As this extract illustrates, Roeder did not express an opinion as to whether defendant had committed professional malpractice such that civil penalties were required. More to the point, he expressed no opinion as to whether defendant was guilty of any of the charges against him, which included, in relevant part, only the criminal charge of the unlicensed practice of medicine. We therefore find no prejudice to defendant to have occurred.
Defendant argues additionally that N.J.S.A. 45:1-7.1 violates his procedural due process rights because it allows the State to suspend a doctor's license without notice, and because of the unconstitutionality of that statute, counts one and two of the indictment, charging the unlicensed practice of medicine and theft by deception, should have been dismissed. That statute provides in section b:
Every holder of a professional or occupational license or certificate of registration or certification, issued or renewed by a board specified in [N.J.S.A. 45:1-15], who seeks renewal shall submit a renewal application and pay a renewal fee prior to the date of expiration of the license or certificate of registration or certification. If the holder does not renew the license or certificate prior to its expiration date, the holder may renew it within 30 days of its expiration date by submitting a renewal application and paying a renewal fee and a late fee. Any professional or occupational license or certificate of registration or certification not renewed within 30 days of its expiration date shall be suspended without a hearing.

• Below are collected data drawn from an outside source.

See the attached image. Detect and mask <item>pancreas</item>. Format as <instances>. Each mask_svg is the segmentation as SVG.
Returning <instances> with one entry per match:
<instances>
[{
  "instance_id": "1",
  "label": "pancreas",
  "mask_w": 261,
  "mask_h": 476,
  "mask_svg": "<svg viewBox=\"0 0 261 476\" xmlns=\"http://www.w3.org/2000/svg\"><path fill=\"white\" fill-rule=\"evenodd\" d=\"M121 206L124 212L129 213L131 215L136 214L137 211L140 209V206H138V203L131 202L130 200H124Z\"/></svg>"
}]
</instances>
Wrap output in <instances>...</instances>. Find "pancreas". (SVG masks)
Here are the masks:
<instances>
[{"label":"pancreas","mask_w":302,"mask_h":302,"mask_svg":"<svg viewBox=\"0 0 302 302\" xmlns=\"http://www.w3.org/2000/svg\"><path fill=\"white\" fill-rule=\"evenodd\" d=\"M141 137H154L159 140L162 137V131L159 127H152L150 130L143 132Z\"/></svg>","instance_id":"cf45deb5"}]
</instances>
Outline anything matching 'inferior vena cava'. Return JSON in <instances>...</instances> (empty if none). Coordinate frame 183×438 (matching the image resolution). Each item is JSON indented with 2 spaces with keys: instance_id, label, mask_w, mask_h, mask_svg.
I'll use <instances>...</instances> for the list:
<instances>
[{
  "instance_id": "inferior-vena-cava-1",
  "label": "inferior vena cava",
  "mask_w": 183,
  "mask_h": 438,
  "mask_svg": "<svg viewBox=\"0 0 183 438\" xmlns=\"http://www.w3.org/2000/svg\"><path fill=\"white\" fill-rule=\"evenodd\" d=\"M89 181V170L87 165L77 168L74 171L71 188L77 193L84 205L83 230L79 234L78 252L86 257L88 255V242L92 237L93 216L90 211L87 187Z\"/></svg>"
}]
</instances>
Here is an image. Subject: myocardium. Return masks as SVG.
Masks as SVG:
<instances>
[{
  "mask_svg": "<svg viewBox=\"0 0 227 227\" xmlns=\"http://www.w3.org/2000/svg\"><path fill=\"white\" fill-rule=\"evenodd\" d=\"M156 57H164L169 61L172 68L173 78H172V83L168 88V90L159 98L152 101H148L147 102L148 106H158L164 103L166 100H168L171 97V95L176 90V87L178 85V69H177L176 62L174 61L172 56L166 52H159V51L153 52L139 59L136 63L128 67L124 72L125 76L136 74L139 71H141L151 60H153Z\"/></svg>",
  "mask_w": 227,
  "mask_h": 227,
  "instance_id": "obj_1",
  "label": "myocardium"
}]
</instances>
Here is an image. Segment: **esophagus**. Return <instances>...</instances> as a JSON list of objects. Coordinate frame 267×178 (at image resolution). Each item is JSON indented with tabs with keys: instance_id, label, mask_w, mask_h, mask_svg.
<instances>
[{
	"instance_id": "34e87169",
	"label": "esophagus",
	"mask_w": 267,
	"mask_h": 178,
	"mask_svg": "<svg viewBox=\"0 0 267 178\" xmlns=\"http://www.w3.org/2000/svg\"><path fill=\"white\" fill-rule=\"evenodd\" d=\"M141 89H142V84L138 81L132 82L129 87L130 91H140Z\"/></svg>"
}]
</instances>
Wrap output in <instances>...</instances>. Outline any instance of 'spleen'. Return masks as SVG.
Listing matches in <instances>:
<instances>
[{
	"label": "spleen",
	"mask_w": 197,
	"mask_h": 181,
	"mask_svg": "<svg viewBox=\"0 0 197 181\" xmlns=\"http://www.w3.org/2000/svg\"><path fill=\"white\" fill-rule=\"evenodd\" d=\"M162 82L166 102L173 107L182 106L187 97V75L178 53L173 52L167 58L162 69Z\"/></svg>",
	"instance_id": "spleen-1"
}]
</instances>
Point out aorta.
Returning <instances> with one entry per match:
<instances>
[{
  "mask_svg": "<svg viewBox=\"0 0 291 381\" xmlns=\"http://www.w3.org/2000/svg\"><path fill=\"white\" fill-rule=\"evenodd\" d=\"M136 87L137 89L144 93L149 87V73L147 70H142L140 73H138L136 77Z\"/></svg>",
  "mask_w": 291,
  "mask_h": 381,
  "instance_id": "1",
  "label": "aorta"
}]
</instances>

We address defendant's argument only to express our agreement with the trial court, which denied defendant's motion to dismiss the charges at issue on the basis of their alleged unconstitutionality. In doing so, the court properly distinguished Limongelli v. New Jersey State Board of Dentistry, 137 N.J. 317 (1993), upon which defendant relies, noting its holding that "constitutional due process protects against only improper suspension or revocation of a license; it does not protect against a licensing board's summary refusal to reinstate a license that has been revoked[,]" id. at 326, as occurred there.

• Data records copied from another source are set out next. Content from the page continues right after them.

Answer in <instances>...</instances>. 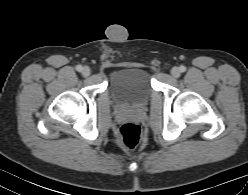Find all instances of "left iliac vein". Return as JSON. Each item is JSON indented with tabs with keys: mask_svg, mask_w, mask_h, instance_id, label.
I'll use <instances>...</instances> for the list:
<instances>
[{
	"mask_svg": "<svg viewBox=\"0 0 248 195\" xmlns=\"http://www.w3.org/2000/svg\"><path fill=\"white\" fill-rule=\"evenodd\" d=\"M171 74L173 77L178 78L181 75V71L178 67H173L171 70Z\"/></svg>",
	"mask_w": 248,
	"mask_h": 195,
	"instance_id": "4c4485c4",
	"label": "left iliac vein"
}]
</instances>
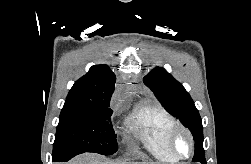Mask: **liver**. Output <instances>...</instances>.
Listing matches in <instances>:
<instances>
[{
	"instance_id": "1",
	"label": "liver",
	"mask_w": 251,
	"mask_h": 164,
	"mask_svg": "<svg viewBox=\"0 0 251 164\" xmlns=\"http://www.w3.org/2000/svg\"><path fill=\"white\" fill-rule=\"evenodd\" d=\"M67 164H146V163L111 161L98 154L86 153L75 157L72 161H70ZM150 164H155V163H150Z\"/></svg>"
}]
</instances>
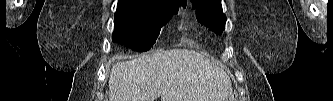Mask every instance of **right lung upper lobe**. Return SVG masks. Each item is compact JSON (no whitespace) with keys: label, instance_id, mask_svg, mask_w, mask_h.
<instances>
[{"label":"right lung upper lobe","instance_id":"cb5924a9","mask_svg":"<svg viewBox=\"0 0 333 101\" xmlns=\"http://www.w3.org/2000/svg\"><path fill=\"white\" fill-rule=\"evenodd\" d=\"M173 1L186 2V0H173Z\"/></svg>","mask_w":333,"mask_h":101}]
</instances>
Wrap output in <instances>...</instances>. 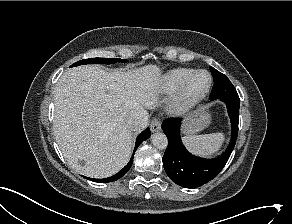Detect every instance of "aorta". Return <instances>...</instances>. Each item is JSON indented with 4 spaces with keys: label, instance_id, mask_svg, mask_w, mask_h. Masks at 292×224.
I'll return each mask as SVG.
<instances>
[{
    "label": "aorta",
    "instance_id": "aorta-1",
    "mask_svg": "<svg viewBox=\"0 0 292 224\" xmlns=\"http://www.w3.org/2000/svg\"><path fill=\"white\" fill-rule=\"evenodd\" d=\"M151 139L153 145L158 149H166L168 146V139L162 132L154 133Z\"/></svg>",
    "mask_w": 292,
    "mask_h": 224
}]
</instances>
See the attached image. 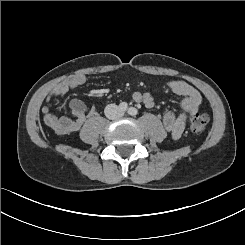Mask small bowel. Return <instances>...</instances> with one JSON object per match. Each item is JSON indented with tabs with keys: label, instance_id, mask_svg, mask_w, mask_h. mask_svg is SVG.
I'll return each mask as SVG.
<instances>
[{
	"label": "small bowel",
	"instance_id": "1",
	"mask_svg": "<svg viewBox=\"0 0 245 245\" xmlns=\"http://www.w3.org/2000/svg\"><path fill=\"white\" fill-rule=\"evenodd\" d=\"M85 81L86 78L83 75L72 76L55 86L46 98L47 103L42 107L43 120L59 136L79 130L87 117L96 114V106L88 109L79 99H73L69 102V108L75 117L74 119L56 116L48 104L52 99L63 97L69 91L77 89ZM167 87L174 94L183 97L179 105V111L177 113L168 111L162 118L165 130L176 140L183 133L190 116L200 108L202 97L193 86L184 81H169L167 82ZM132 98L135 102L142 103L147 108H152L155 105L153 96L147 92L136 91L133 93Z\"/></svg>",
	"mask_w": 245,
	"mask_h": 245
}]
</instances>
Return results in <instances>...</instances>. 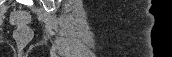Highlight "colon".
Masks as SVG:
<instances>
[{"instance_id":"obj_1","label":"colon","mask_w":172,"mask_h":57,"mask_svg":"<svg viewBox=\"0 0 172 57\" xmlns=\"http://www.w3.org/2000/svg\"><path fill=\"white\" fill-rule=\"evenodd\" d=\"M30 17L24 11H16L11 15V23L16 26L15 39L20 47L26 46L32 39V31L28 27Z\"/></svg>"}]
</instances>
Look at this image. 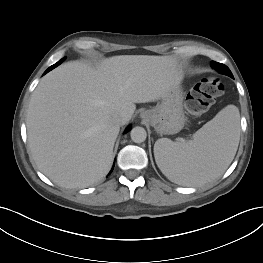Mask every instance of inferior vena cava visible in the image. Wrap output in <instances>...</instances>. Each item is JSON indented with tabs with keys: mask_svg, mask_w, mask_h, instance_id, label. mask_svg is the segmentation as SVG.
I'll list each match as a JSON object with an SVG mask.
<instances>
[{
	"mask_svg": "<svg viewBox=\"0 0 263 263\" xmlns=\"http://www.w3.org/2000/svg\"><path fill=\"white\" fill-rule=\"evenodd\" d=\"M113 122L118 124V125H123L126 122V117L123 115H115L113 117Z\"/></svg>",
	"mask_w": 263,
	"mask_h": 263,
	"instance_id": "1",
	"label": "inferior vena cava"
}]
</instances>
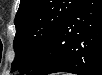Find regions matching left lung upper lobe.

We acknowledge that the statute that defendant challenges utilizes the term "suspended." However, we do not regard that fact as sufficient to require due process protection in this case, where defendant's license was simply non-renewed at the end of its term. We read the Limongelli Court's use of the word "suspended" in the course of its discussion of relevant precedent to refer to circumstances when an action has been taken while a license remained in operation.

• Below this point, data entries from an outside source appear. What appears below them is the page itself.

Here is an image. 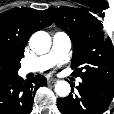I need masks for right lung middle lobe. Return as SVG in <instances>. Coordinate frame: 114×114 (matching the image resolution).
<instances>
[{"label":"right lung middle lobe","mask_w":114,"mask_h":114,"mask_svg":"<svg viewBox=\"0 0 114 114\" xmlns=\"http://www.w3.org/2000/svg\"><path fill=\"white\" fill-rule=\"evenodd\" d=\"M19 66L16 67H6L0 65V82L6 81L10 78H12L15 74H17Z\"/></svg>","instance_id":"dd1d6c3e"}]
</instances>
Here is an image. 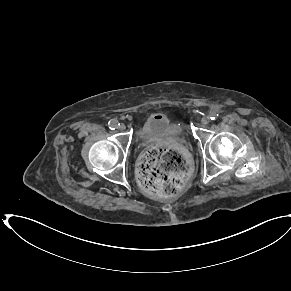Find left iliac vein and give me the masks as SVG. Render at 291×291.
<instances>
[{
	"label": "left iliac vein",
	"instance_id": "left-iliac-vein-1",
	"mask_svg": "<svg viewBox=\"0 0 291 291\" xmlns=\"http://www.w3.org/2000/svg\"><path fill=\"white\" fill-rule=\"evenodd\" d=\"M210 122V118L208 116H205L201 119L202 125H207Z\"/></svg>",
	"mask_w": 291,
	"mask_h": 291
}]
</instances>
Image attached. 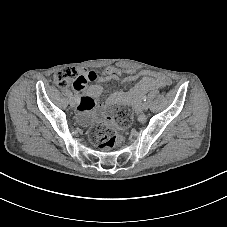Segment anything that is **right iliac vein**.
I'll use <instances>...</instances> for the list:
<instances>
[{
	"label": "right iliac vein",
	"mask_w": 227,
	"mask_h": 227,
	"mask_svg": "<svg viewBox=\"0 0 227 227\" xmlns=\"http://www.w3.org/2000/svg\"><path fill=\"white\" fill-rule=\"evenodd\" d=\"M70 104H71L72 107H75L78 103L75 100L72 99Z\"/></svg>",
	"instance_id": "right-iliac-vein-1"
}]
</instances>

In deciding defendant's motion, the trial court instead relied, in finding no constitutional issue to have been raised, upon Graham v. New Jersey Real Estate Commission, 217 N.J. Super. 130 (App. Div. 1987), a case that is factually analogous to the present one, in which we held that real estate salespersons whose licenses had automatically lapsed by operation of a statutory amendment shortening the period for renewal, had no constitutional right to notice that would occur. Id. at 135-36. We find that case to be dispositive of defendant's arguments.
Moreover, as the court noted, defendant had actual notice of the need to renew his license and the requirements that he had to meet to do so, as unequivocally evidenced by his note to the Medical Board of April 11, 2003. Further, the existence of that note served to fatally undermine any "mistake of law" argument advanced by defendant. Accordingly, defendant's argument is rejected.
We decline to address defendant's remaining arguments and affirm his conviction. We remand the matter to permit amendment of the judgment of conviction to reflect a restitutionary award of $149,935.43
Affirmed and remanded for correction of the judgment of conviction.